+++ Provided records

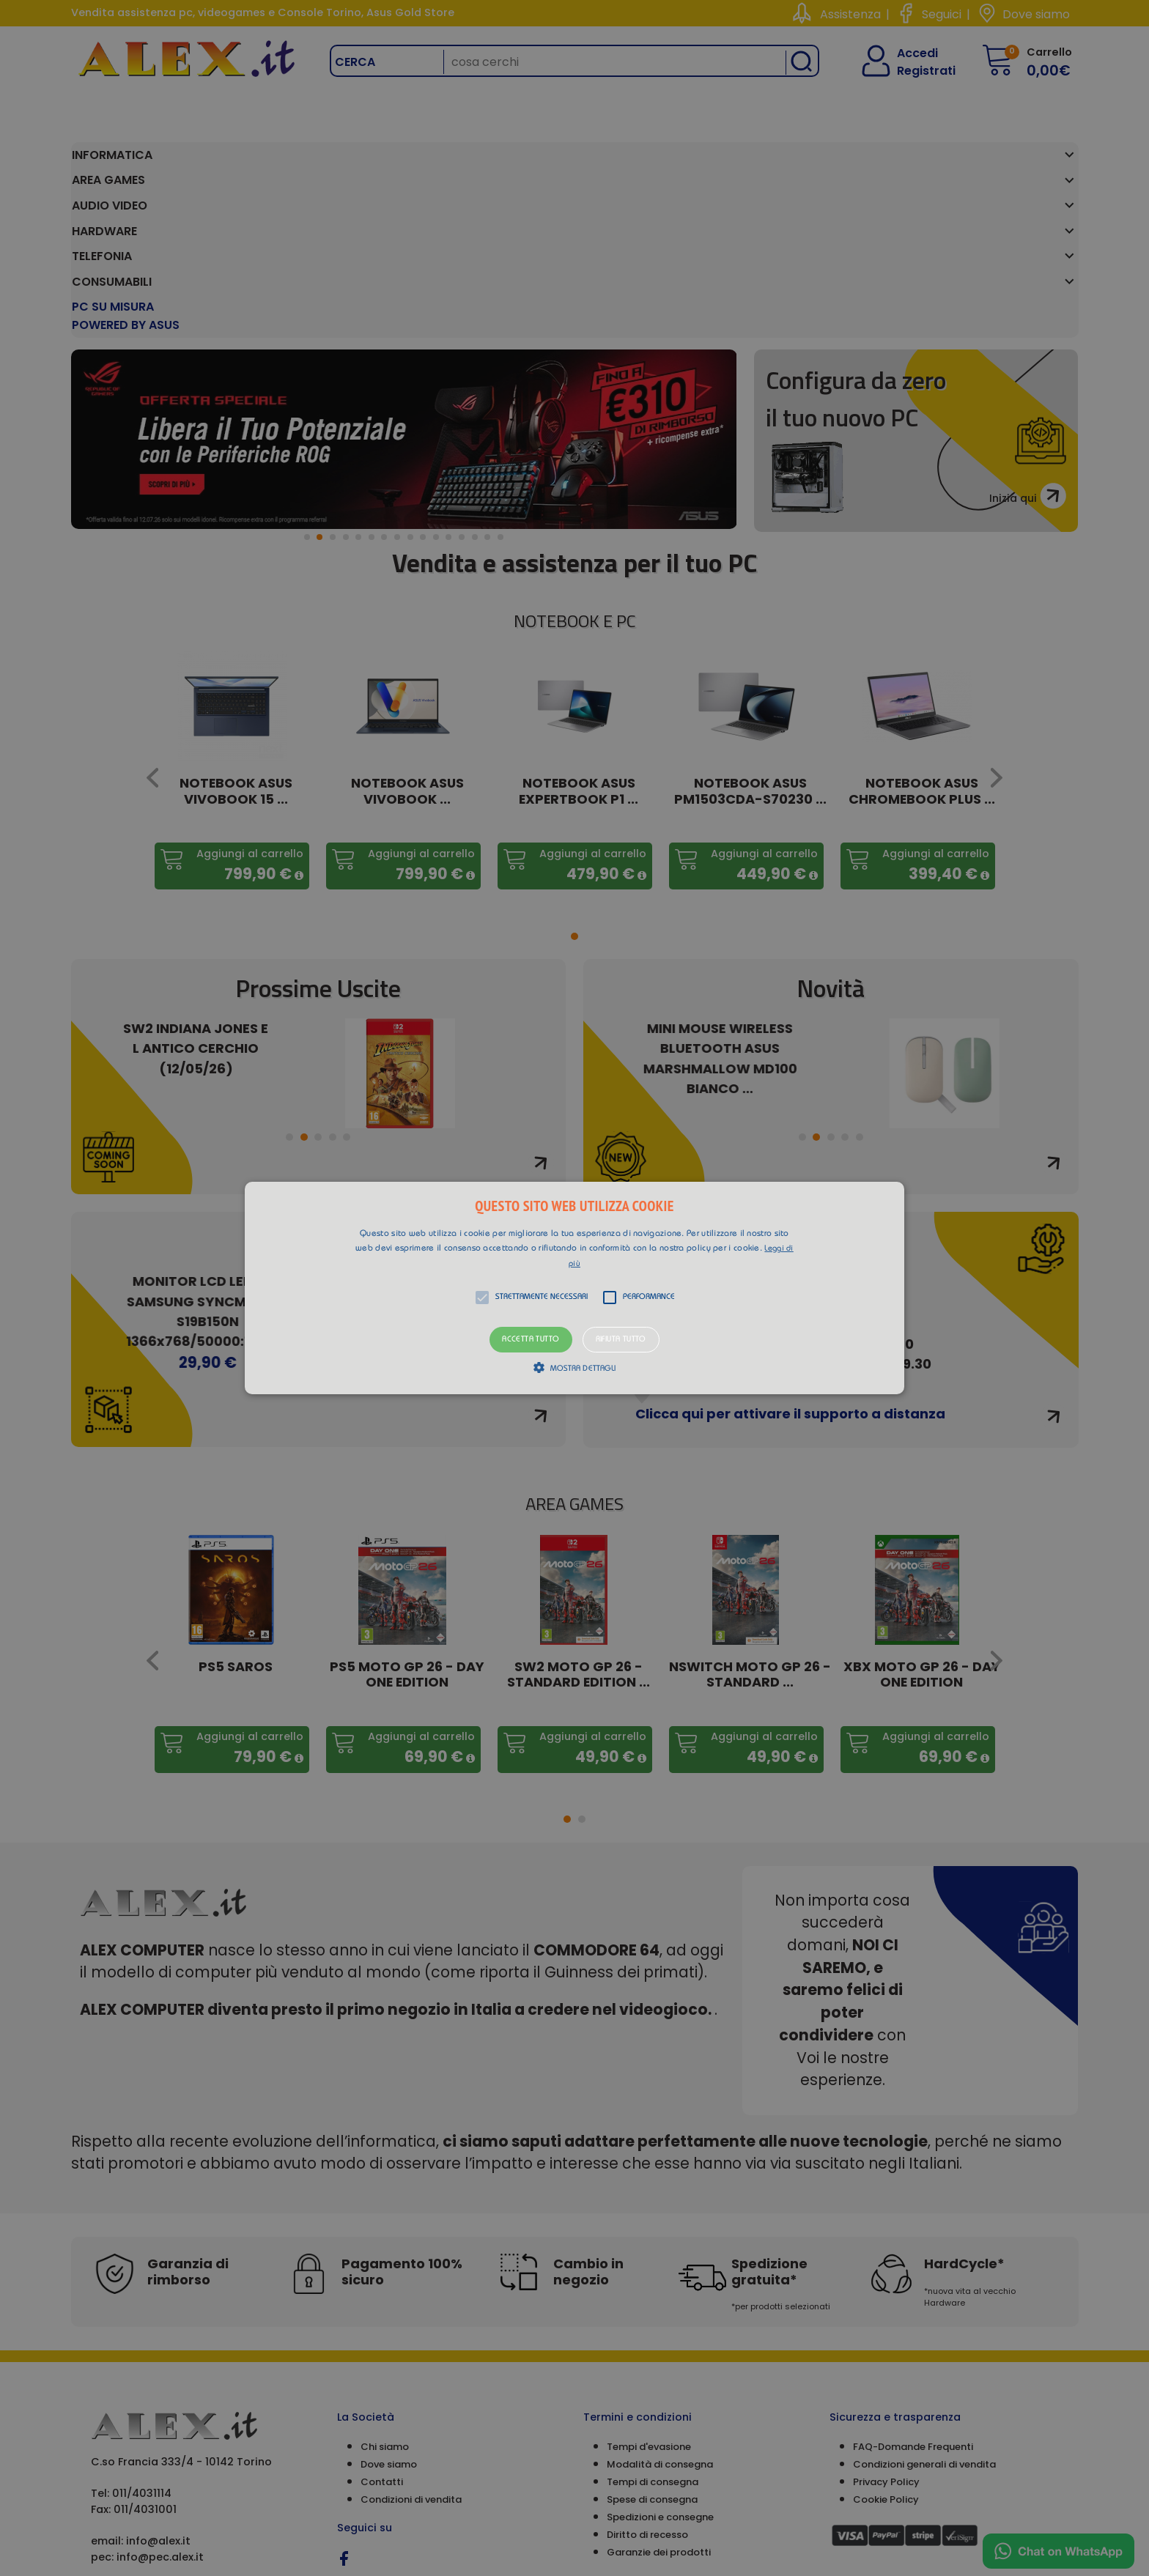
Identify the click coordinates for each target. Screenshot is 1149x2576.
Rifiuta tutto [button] (621, 1340)
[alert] (574, 1288)
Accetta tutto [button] (530, 1340)
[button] (574, 1288)
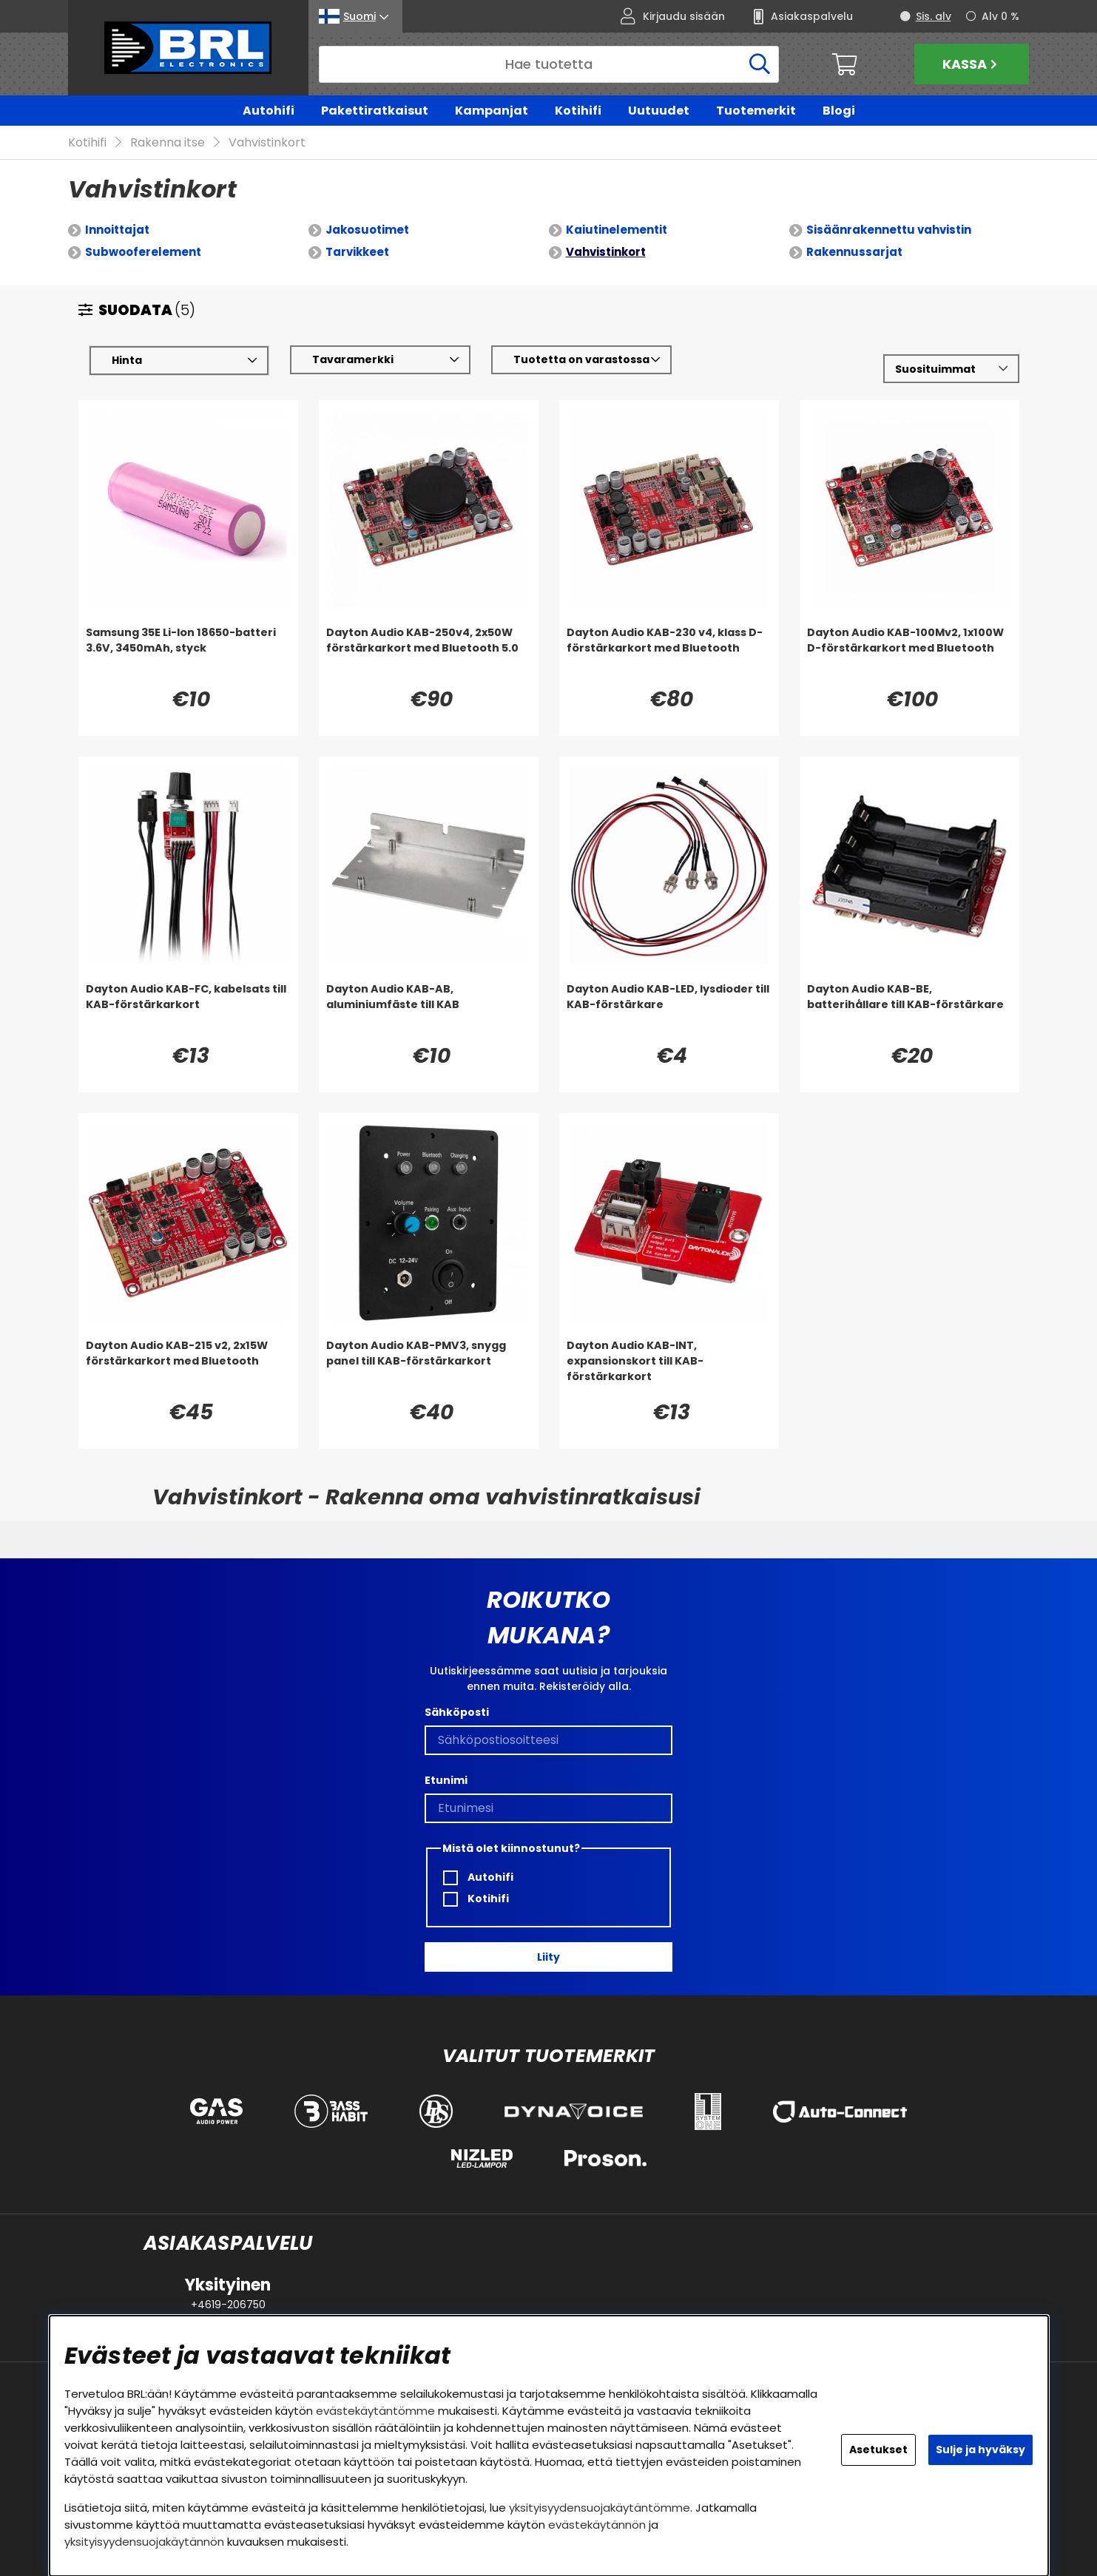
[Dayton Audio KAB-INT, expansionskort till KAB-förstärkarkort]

++++++

Exercise prompt ::
Only the pictures in the listing above get left out; print everything else exactly.

Exercise response ::
Identify the click coordinates for each target. Screenshot is 1149x2576.
Rifiuta tutto [button] (621, 1340)
[alert] (574, 1288)
Accetta tutto [button] (530, 1340)
[button] (574, 1288)
[Dayton Audio KAB-INT, expansionskort till KAB-förstärkarkort]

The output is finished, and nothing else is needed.